[Dataset entries]
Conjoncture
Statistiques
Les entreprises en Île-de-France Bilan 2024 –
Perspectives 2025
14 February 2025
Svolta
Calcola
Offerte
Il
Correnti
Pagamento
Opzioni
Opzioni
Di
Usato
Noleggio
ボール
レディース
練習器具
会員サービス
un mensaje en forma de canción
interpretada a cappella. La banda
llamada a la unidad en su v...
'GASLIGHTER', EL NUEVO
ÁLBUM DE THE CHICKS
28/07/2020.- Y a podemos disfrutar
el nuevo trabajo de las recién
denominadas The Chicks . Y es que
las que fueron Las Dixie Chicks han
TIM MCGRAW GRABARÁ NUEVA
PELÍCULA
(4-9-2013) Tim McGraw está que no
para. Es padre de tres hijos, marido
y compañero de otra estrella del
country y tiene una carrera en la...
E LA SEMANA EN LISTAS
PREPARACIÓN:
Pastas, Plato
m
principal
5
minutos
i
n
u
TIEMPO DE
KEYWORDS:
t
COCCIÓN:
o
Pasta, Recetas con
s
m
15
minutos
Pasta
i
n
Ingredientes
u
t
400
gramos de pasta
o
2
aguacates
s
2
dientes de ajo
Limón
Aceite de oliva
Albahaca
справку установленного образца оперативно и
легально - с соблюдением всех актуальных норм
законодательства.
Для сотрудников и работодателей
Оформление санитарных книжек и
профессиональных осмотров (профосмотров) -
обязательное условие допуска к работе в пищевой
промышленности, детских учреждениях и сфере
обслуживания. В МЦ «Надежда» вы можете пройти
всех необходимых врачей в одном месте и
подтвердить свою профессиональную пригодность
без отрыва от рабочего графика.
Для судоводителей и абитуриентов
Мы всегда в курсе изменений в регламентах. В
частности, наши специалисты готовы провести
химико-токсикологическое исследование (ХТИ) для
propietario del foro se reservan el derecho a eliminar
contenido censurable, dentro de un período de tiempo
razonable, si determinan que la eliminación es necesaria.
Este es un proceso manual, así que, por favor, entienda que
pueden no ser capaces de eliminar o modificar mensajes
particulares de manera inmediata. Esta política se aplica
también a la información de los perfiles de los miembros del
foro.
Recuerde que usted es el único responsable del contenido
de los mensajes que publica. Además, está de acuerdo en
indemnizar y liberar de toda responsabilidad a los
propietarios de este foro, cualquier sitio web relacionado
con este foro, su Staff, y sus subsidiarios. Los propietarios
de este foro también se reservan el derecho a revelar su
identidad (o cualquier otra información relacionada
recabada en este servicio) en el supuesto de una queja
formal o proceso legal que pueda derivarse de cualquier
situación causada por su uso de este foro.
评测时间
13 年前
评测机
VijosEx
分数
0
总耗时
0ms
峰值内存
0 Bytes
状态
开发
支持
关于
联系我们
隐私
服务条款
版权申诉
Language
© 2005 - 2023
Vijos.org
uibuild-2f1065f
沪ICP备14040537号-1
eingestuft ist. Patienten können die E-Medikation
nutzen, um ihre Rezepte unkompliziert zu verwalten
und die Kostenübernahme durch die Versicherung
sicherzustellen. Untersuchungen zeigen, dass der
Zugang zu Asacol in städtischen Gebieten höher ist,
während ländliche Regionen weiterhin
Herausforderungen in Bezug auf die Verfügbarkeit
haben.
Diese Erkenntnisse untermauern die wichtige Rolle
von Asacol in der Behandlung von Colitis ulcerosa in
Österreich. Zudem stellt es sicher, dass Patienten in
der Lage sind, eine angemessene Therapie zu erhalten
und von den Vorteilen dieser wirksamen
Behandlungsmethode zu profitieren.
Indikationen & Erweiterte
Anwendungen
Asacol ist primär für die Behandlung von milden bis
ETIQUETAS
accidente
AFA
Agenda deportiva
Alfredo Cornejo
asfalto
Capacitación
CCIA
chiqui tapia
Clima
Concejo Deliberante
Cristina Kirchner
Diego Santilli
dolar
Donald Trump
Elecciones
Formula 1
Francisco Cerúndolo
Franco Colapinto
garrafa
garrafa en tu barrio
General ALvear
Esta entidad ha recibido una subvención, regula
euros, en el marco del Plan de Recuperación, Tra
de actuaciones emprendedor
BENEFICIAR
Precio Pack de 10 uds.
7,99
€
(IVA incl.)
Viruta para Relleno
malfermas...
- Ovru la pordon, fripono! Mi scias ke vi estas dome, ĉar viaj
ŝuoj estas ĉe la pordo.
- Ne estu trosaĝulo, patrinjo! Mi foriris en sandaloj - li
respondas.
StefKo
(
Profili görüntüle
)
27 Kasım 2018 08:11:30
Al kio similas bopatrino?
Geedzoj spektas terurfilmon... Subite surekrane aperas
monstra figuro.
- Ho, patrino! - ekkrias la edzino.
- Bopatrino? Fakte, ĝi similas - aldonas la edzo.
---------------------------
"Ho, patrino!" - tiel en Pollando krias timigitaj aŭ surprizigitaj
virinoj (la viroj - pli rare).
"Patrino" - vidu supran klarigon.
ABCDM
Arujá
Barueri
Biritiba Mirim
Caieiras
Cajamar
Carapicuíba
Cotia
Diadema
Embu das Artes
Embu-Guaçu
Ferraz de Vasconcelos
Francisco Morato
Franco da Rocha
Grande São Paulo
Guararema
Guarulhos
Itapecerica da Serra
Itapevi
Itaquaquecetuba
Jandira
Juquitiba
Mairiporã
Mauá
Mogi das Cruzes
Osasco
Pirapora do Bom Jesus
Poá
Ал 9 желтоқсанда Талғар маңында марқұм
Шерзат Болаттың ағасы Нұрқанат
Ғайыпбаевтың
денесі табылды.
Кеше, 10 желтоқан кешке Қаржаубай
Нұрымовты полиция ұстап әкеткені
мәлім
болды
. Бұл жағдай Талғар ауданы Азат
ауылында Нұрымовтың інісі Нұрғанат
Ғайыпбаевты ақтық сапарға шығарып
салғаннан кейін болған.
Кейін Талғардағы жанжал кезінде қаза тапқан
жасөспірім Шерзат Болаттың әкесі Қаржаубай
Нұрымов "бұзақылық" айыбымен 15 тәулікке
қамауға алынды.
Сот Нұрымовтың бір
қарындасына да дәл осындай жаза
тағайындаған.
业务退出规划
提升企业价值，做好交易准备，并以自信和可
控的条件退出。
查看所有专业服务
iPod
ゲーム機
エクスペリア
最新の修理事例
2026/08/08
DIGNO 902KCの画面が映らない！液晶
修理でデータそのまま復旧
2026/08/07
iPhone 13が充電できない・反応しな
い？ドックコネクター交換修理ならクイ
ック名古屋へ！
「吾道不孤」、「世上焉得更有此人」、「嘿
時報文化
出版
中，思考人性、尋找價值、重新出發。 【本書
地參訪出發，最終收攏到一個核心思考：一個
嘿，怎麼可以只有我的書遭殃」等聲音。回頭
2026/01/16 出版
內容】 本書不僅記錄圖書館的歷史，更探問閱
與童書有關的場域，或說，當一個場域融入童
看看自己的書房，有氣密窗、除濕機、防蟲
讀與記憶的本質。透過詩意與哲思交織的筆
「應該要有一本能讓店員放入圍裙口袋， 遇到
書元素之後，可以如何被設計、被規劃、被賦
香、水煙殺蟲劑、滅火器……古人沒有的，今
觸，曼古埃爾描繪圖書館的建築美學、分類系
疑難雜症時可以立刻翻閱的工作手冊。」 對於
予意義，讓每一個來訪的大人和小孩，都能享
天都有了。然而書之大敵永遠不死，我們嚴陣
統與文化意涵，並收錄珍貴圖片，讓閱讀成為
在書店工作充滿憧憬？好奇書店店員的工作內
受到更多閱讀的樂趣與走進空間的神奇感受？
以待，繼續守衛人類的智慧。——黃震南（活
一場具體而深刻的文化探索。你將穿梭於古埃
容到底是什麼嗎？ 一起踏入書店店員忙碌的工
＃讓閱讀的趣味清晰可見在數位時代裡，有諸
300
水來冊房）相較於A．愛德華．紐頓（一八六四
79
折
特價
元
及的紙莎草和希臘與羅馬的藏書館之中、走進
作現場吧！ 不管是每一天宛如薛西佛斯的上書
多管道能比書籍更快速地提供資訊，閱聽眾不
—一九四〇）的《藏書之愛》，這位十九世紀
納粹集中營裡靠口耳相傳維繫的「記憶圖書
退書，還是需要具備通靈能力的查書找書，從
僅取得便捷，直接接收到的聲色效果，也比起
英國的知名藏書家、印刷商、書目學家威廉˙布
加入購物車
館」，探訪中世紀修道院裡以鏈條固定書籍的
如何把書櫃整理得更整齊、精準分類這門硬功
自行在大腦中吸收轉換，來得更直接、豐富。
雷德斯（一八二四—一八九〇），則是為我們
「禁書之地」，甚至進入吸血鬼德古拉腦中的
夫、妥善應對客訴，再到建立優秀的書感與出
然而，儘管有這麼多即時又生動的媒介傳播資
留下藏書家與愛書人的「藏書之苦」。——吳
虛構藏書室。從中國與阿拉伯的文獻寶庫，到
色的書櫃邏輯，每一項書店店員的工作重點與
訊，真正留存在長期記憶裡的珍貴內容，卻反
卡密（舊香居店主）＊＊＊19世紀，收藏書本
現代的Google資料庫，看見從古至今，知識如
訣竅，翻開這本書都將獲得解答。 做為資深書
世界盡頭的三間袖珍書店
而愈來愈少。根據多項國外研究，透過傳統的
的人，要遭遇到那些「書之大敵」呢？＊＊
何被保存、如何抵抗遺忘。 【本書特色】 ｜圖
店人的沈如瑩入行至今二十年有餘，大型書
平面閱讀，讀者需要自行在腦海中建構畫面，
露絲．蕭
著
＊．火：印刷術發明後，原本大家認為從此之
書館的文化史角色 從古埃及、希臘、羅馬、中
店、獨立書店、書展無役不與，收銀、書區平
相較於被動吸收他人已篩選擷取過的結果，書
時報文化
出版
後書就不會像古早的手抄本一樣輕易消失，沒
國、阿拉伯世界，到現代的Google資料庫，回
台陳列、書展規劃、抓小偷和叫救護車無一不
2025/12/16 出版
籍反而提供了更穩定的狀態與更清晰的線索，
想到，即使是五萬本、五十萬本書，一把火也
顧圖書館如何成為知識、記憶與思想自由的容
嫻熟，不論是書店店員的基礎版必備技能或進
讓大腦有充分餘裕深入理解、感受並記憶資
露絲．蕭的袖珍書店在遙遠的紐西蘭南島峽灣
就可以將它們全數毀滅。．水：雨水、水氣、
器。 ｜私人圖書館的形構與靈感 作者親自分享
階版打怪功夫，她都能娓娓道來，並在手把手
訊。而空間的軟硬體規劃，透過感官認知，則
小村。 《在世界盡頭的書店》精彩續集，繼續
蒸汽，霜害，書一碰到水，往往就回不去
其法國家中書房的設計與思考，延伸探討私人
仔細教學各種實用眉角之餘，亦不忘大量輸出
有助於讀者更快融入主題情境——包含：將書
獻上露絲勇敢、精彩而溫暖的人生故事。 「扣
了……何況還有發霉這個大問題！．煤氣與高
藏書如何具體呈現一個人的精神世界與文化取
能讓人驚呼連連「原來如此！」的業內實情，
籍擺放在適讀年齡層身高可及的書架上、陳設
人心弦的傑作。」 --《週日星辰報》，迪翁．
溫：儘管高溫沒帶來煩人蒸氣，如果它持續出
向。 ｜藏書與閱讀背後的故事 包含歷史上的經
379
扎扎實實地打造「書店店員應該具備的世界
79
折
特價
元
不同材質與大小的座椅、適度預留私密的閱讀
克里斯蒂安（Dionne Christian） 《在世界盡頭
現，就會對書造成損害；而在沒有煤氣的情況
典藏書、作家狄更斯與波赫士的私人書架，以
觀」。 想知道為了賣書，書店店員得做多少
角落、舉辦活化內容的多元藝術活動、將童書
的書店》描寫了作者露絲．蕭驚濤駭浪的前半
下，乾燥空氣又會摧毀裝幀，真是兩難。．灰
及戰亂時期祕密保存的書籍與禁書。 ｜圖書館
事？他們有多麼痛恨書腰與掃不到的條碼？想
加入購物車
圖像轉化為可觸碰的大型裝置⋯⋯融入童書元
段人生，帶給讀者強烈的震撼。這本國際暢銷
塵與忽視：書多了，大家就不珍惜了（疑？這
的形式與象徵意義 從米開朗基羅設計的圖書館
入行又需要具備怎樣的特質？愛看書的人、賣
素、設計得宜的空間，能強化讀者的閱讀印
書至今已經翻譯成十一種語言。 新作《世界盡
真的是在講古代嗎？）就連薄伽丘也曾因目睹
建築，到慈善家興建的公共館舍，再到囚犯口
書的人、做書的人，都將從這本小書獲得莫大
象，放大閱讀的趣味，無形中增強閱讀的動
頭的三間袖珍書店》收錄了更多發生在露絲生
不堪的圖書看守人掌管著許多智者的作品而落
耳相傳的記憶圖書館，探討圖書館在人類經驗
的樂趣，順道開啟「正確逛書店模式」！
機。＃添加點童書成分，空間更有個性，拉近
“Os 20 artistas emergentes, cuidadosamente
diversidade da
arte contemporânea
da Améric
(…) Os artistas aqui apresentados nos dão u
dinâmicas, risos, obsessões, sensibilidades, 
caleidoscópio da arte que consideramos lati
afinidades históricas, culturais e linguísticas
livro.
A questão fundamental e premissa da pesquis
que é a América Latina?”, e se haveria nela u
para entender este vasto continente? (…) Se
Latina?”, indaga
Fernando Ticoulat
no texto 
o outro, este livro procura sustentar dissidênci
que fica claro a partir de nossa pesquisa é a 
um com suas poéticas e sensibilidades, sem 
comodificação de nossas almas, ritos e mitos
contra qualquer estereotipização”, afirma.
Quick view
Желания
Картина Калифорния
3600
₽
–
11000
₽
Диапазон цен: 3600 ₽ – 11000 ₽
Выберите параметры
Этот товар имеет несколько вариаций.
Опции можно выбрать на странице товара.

→ Aim of the task:
From the line holding "向。 ｜藏書與閱讀背後的故事 包含歷史上的經" to the line holding "的樂趣，順道開啟「正確逛書店模式」！", inclusive, restate each line above exactly as written.

→ Written solution:
向。 ｜藏書與閱讀背後的故事 包含歷史上的經
379
扎扎實實地打造「書店店員應該具備的世界
79
折
特價
元
不同材質與大小的座椅、適度預留私密的閱讀
克里斯蒂安（Dionne Christian） 《在世界盡頭
現，就會對書造成損害；而在沒有煤氣的情況
典藏書、作家狄更斯與波赫士的私人書架，以
觀」。 想知道為了賣書，書店店員得做多少
角落、舉辦活化內容的多元藝術活動、將童書
的書店》描寫了作者露絲．蕭驚濤駭浪的前半
下，乾燥空氣又會摧毀裝幀，真是兩難。．灰
及戰亂時期祕密保存的書籍與禁書。 ｜圖書館
事？他們有多麼痛恨書腰與掃不到的條碼？想
加入購物車
圖像轉化為可觸碰的大型裝置⋯⋯融入童書元
段人生，帶給讀者強烈的震撼。這本國際暢銷
塵與忽視：書多了，大家就不珍惜了（疑？這
的形式與象徵意義 從米開朗基羅設計的圖書館
入行又需要具備怎樣的特質？愛看書的人、賣
素、設計得宜的空間，能強化讀者的閱讀印
書至今已經翻譯成十一種語言。 新作《世界盡
真的是在講古代嗎？）就連薄伽丘也曾因目睹
建築，到慈善家興建的公共館舍，再到囚犯口
書的人、做書的人，都將從這本小書獲得莫大
象，放大閱讀的趣味，無形中增強閱讀的動
頭的三間袖珍書店》收錄了更多發生在露絲生
不堪的圖書看守人掌管著許多智者的作品而落
耳相傳的記憶圖書館，探討圖書館在人類經驗
的樂趣，順道開啟「正確逛書店模式」！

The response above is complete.